PROVIDED RECORDS below:
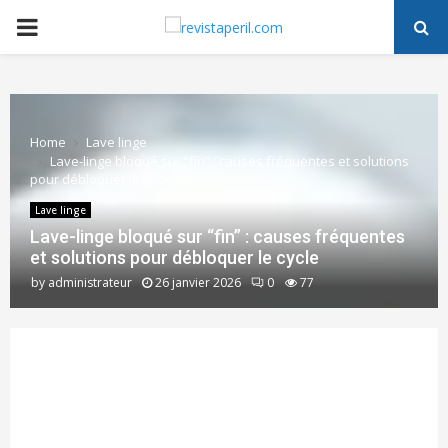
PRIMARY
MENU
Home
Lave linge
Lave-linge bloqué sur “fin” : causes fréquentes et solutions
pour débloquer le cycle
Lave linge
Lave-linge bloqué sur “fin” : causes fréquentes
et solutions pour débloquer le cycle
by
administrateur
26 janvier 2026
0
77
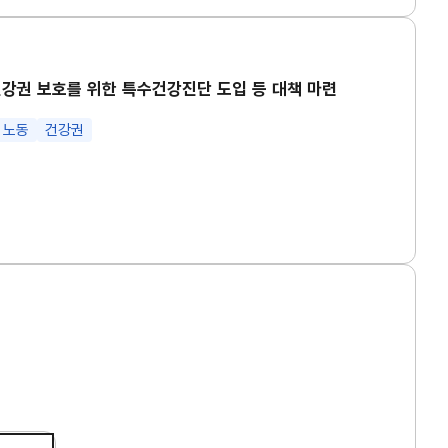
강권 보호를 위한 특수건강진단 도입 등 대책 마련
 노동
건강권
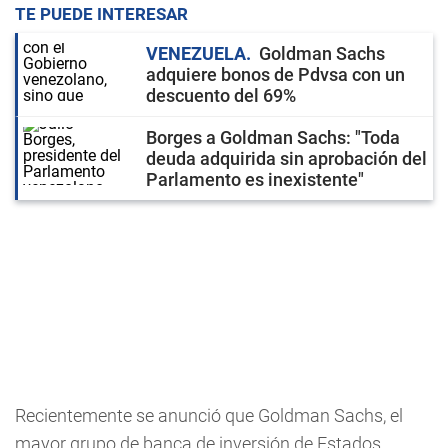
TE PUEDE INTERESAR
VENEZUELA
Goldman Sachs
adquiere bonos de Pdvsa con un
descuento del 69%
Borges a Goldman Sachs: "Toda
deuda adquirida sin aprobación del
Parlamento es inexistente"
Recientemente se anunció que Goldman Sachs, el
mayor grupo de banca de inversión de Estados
End of PROVIDED RECORDS.
WHAT IS EXPECTED:
Print the records again exactly. Skip every picture.

RESPONSE AREA:
PRIMARY
MENU
Home
Lave linge
Lave-linge bloqué sur “fin” : causes fréquentes et solutions
pour débloquer le cycle
Lave linge
Lave-linge bloqué sur “fin” : causes fréquentes
et solutions pour débloquer le cycle
by
administrateur
26 janvier 2026
0
77
강권 보호를 위한 특수건강진단 도입 등 대책 마련
 노동
건강권
TE PUEDE INTERESAR
VENEZUELA
Goldman Sachs
adquiere bonos de Pdvsa con un
descuento del 69%
Borges a Goldman Sachs: "Toda
deuda adquirida sin aprobación del
Parlamento es inexistente"
Recientemente se anunció que Goldman Sachs, el
mayor grupo de banca de inversión de Estados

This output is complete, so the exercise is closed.